Она работает в очень хорошем и даже Академическом театре (это не всегда одно и то же, но в данном случае – совпадает, и Тоня, действительно, в хорошем театре – первая артистка, на нее специально покупают билеты, ее ждут после спектаклей десятки поклонников). Она много снимается в кино, и пригласить ее считают за честь лучшие наши кинорежиссеры; ее портреты – на обложках журналов, а многочисленные интервью ей даже надоели, потому что всюду спрашивают одно и то же, и ей уже неудобно повторяться; словом, она – народная любимица и по-прежнему – красавица, только слегка располнела, и взгляд стал чуть ироничнее, да губы – жестче. Бесчисленные комплименты и признания Тоня слушает с выражением лица, которое обескураживает и даже обижает собеседников, приводит их в замешательство на середине комплиментарной фразы: мол, давай-давай, говори-говори, так я тебе и поверила…
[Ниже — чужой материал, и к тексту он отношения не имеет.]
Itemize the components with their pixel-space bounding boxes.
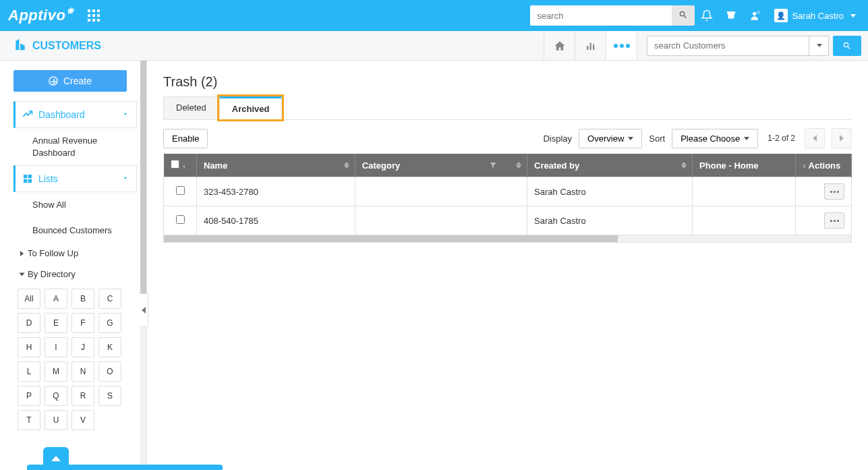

Эту ее странную реакцию даже отмечали в прессе не один раз; кто-то даже проницательно предположил, что, видимо, что-то было нехорошее в жизненном опыте артистки Красновой, что не позволяет ей развешивать уши, а искренность, наивность и непосредственность, да и то – в умеренных дозах, теперь – только экрану и сцене. Что же это было такое, что она теперь мало кому верит? Вы не знаете? Ну-ну, вы-то, как раз и знаете, мои друзья, добравшиеся аж до эпилога, но вы ведь никому, особенно желтой прессе, об этом не проболтаетесь, верно?
Тоня даже замуж вышла только через 3 года планомерной осады себя одним очень хорошим и надежным человеком, не артистом, избави бог, а доктором медицинских наук, когда все уже испытательные сроки прошли и места сомнениям не осталось. Зато теперь она – счастливая жена и мать. Впрочем, не знаю насчет счастья, но в ее семье есть и покой, и радость, и понимание. Тоня получила от судьбы компенсацию за моральный ущерб, причиненный ей в юности тщеславием Кости Корнеева и злодейской рукой Володи Тихомирова.
Поэтому нетрудно догадаться, что Тихомировские уговоры сниматься у него Тоня отвергла. Сначала по телефону, когда звонил ассистент, а потом и лично, когда Тихомиров в надежде все-таки уговорить минут тридцать топтался у театра после спектакля со своим сценарием в руках. Тоня вышла наконец, узнала его: бородка была все той же, глаза наглые и смешливые – все те же, и он напористо и сразу стал говорить ей про гениальный сценарий и гениальную роль, которую она конечно же гениально сыграет. Он все пытался расположиться в привычной для себя зоне юмора, а Тоня пристально смотрела на него, смотрела, и он стал постепенно скисать. И когда скис окончательно, Тоня сказала: «Не стоит, Володя. В одной картине я у тебя уже снялась, помнишь? Много лет назад. Это была моя первая роль, я ее здорово тогда сыграла, правда? Ты был, помню, доволен мною». Володя молчал, ему нечего было сказать, наглость и юмор тут уже не проходили, да и извиняться уже было слишком поздно.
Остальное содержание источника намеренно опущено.